====== Data supplied ======
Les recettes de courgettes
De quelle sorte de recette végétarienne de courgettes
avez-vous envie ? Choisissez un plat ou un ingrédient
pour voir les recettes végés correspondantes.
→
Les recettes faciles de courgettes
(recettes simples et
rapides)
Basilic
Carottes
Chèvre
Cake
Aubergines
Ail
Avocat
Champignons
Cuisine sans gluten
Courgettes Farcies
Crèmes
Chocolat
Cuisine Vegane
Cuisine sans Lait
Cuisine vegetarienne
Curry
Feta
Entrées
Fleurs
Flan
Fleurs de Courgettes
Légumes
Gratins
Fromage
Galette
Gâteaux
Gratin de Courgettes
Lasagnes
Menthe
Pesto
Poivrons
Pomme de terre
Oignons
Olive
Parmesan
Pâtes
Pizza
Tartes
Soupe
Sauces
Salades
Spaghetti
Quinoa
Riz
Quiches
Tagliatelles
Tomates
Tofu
======
Task brief:
Find each line in the listing above that contains "sans", and copy that line.

Output of the task:
Cuisine sans gluten
Cuisine sans Lait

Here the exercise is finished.